Task prompt: Please set down each line of the data again, unchanged.

[Opening Input section]

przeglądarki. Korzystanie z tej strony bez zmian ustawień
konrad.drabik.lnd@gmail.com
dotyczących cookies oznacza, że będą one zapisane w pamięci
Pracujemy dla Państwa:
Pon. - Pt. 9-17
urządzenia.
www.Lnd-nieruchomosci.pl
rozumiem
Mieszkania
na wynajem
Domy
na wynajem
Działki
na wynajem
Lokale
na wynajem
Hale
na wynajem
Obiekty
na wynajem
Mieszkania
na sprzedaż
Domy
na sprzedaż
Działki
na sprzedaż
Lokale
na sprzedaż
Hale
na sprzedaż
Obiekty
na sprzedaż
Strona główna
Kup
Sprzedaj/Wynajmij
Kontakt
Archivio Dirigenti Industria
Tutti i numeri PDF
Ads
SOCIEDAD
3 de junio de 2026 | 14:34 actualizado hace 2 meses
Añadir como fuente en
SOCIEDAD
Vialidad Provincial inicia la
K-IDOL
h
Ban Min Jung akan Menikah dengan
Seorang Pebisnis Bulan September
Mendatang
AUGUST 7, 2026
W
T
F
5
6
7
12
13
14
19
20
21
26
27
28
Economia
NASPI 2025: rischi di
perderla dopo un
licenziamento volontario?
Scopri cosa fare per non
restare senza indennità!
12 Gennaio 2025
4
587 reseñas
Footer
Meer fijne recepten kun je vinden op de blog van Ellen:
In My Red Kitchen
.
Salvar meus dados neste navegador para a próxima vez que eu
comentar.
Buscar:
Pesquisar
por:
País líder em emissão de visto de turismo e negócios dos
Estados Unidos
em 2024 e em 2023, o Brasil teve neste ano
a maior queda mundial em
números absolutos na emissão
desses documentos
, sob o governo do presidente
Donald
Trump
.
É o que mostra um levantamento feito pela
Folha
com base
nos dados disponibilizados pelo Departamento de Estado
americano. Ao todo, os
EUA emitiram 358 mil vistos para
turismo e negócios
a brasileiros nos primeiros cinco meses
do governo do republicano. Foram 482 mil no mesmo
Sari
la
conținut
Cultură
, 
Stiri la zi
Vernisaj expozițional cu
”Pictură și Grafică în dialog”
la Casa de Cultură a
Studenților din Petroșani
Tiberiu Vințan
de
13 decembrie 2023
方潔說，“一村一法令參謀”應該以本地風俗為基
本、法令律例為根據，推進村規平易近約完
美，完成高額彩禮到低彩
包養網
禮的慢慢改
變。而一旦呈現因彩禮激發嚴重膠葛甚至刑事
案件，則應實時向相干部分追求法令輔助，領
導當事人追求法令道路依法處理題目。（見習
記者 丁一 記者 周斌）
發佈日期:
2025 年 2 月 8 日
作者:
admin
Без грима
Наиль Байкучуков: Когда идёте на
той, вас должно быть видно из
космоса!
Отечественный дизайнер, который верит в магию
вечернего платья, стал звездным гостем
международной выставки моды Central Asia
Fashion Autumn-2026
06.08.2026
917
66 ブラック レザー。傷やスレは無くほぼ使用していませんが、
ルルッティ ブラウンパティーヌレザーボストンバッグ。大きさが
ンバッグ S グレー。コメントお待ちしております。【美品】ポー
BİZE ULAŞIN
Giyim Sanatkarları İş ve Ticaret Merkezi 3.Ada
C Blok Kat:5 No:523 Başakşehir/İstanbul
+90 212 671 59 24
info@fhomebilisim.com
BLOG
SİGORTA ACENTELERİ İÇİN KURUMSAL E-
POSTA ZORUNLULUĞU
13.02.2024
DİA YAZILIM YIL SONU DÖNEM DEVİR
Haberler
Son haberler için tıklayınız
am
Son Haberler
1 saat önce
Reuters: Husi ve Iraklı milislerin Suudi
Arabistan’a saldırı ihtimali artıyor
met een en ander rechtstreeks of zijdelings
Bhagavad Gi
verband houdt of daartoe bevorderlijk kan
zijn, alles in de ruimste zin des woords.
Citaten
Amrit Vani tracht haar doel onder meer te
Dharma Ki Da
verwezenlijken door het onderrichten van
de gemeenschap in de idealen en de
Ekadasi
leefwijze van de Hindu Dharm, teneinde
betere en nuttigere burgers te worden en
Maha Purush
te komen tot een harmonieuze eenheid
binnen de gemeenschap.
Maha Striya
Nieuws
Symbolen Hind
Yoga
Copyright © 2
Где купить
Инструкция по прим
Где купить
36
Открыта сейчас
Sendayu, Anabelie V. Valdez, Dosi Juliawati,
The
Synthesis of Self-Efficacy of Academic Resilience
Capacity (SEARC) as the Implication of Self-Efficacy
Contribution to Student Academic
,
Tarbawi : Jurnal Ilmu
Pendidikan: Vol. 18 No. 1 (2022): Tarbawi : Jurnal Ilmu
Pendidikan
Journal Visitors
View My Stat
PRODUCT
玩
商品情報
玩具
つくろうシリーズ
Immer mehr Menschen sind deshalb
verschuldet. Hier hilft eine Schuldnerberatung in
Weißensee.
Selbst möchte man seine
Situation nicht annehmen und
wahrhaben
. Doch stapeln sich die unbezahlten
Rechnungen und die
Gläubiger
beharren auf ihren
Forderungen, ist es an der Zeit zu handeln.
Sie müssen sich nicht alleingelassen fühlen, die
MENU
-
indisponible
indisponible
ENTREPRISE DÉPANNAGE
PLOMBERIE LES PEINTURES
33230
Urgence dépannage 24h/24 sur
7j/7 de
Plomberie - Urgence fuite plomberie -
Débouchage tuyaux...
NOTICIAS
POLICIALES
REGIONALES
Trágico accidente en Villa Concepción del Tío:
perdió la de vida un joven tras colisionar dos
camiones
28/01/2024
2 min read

[Closing Input section]

Answer below:
przeglądarki. Korzystanie z tej strony bez zmian ustawień
konrad.drabik.lnd@gmail.com
dotyczących cookies oznacza, że będą one zapisane w pamięci
Pracujemy dla Państwa:
Pon. - Pt. 9-17
urządzenia.
www.Lnd-nieruchomosci.pl
rozumiem
Mieszkania
na wynajem
Domy
na wynajem
Działki
na wynajem
Lokale
na wynajem
Hale
na wynajem
Obiekty
na wynajem
Mieszkania
na sprzedaż
Domy
na sprzedaż
Działki
na sprzedaż
Lokale
na sprzedaż
Hale
na sprzedaż
Obiekty
na sprzedaż
Strona główna
Kup
Sprzedaj/Wynajmij
Kontakt
Archivio Dirigenti Industria
Tutti i numeri PDF
Ads
SOCIEDAD
3 de junio de 2026 | 14:34 actualizado hace 2 meses
Añadir como fuente en
SOCIEDAD
Vialidad Provincial inicia la
K-IDOL
h
Ban Min Jung akan Menikah dengan
Seorang Pebisnis Bulan September
Mendatang
AUGUST 7, 2026
W
T
F
5
6
7
12
13
14
19
20
21
26
27
28
Economia
NASPI 2025: rischi di
perderla dopo un
licenziamento volontario?
Scopri cosa fare per non
restare senza indennità!
12 Gennaio 2025
4
587 reseñas
Footer
Meer fijne recepten kun je vinden op de blog van Ellen:
In My Red Kitchen
.
Salvar meus dados neste navegador para a próxima vez que eu
comentar.
Buscar:
Pesquisar
por:
País líder em emissão de visto de turismo e negócios dos
Estados Unidos
em 2024 e em 2023, o Brasil teve neste ano
a maior queda mundial em
números absolutos na emissão
desses documentos
, sob o governo do presidente
Donald
Trump
.
É o que mostra um levantamento feito pela
Folha
com base
nos dados disponibilizados pelo Departamento de Estado
americano. Ao todo, os
EUA emitiram 358 mil vistos para
turismo e negócios
a brasileiros nos primeiros cinco meses
do governo do republicano. Foram 482 mil no mesmo
Sari
la
conținut
Cultură
, 
Stiri la zi
Vernisaj expozițional cu
”Pictură și Grafică în dialog”
la Casa de Cultură a
Studenților din Petroșani
Tiberiu Vințan
de
13 decembrie 2023
方潔說，“一村一法令參謀”應該以本地風俗為基
本、法令律例為根據，推進村規平易近約完
美，完成高額彩禮到低彩
包養網
禮的慢慢改
變。而一旦呈現因彩禮激發嚴重膠葛甚至刑事
案件，則應實時向相干部分追求法令輔助，領
導當事人追求法令道路依法處理題目。（見習
記者 丁一 記者 周斌）
發佈日期:
2025 年 2 月 8 日
作者:
admin
Без грима
Наиль Байкучуков: Когда идёте на
той, вас должно быть видно из
космоса!
Отечественный дизайнер, который верит в магию
вечернего платья, стал звездным гостем
международной выставки моды Central Asia
Fashion Autumn-2026
06.08.2026
917
66 ブラック レザー。傷やスレは無くほぼ使用していませんが、
ルルッティ ブラウンパティーヌレザーボストンバッグ。大きさが
ンバッグ S グレー。コメントお待ちしております。【美品】ポー
BİZE ULAŞIN
Giyim Sanatkarları İş ve Ticaret Merkezi 3.Ada
C Blok Kat:5 No:523 Başakşehir/İstanbul
+90 212 671 59 24
info@fhomebilisim.com
BLOG
SİGORTA ACENTELERİ İÇİN KURUMSAL E-
POSTA ZORUNLULUĞU
13.02.2024
DİA YAZILIM YIL SONU DÖNEM DEVİR
Haberler
Son haberler için tıklayınız
am
Son Haberler
1 saat önce
Reuters: Husi ve Iraklı milislerin Suudi
Arabistan’a saldırı ihtimali artıyor
met een en ander rechtstreeks of zijdelings
Bhagavad Gi
verband houdt of daartoe bevorderlijk kan
zijn, alles in de ruimste zin des woords.
Citaten
Amrit Vani tracht haar doel onder meer te
Dharma Ki Da
verwezenlijken door het onderrichten van
de gemeenschap in de idealen en de
Ekadasi
leefwijze van de Hindu Dharm, teneinde
betere en nuttigere burgers te worden en
Maha Purush
te komen tot een harmonieuze eenheid
binnen de gemeenschap.
Maha Striya
Nieuws
Symbolen Hind
Yoga
Copyright © 2
Где купить
Инструкция по прим
Где купить
36
Открыта сейчас
Sendayu, Anabelie V. Valdez, Dosi Juliawati,
The
Synthesis of Self-Efficacy of Academic Resilience
Capacity (SEARC) as the Implication of Self-Efficacy
Contribution to Student Academic
,
Tarbawi : Jurnal Ilmu
Pendidikan: Vol. 18 No. 1 (2022): Tarbawi : Jurnal Ilmu
Pendidikan
Journal Visitors
View My Stat
PRODUCT
玩
商品情報
玩具
つくろうシリーズ
Immer mehr Menschen sind deshalb
verschuldet. Hier hilft eine Schuldnerberatung in
Weißensee.
Selbst möchte man seine
Situation nicht annehmen und
wahrhaben
. Doch stapeln sich die unbezahlten
Rechnungen und die
Gläubiger
beharren auf ihren
Forderungen, ist es an der Zeit zu handeln.
Sie müssen sich nicht alleingelassen fühlen, die
MENU
-
indisponible
indisponible
ENTREPRISE DÉPANNAGE
PLOMBERIE LES PEINTURES
33230
Urgence dépannage 24h/24 sur
7j/7 de
Plomberie - Urgence fuite plomberie -
Débouchage tuyaux...
NOTICIAS
POLICIALES
REGIONALES
Trágico accidente en Villa Concepción del Tío:
perdió la de vida un joven tras colisionar dos
camiones
28/01/2024
2 min read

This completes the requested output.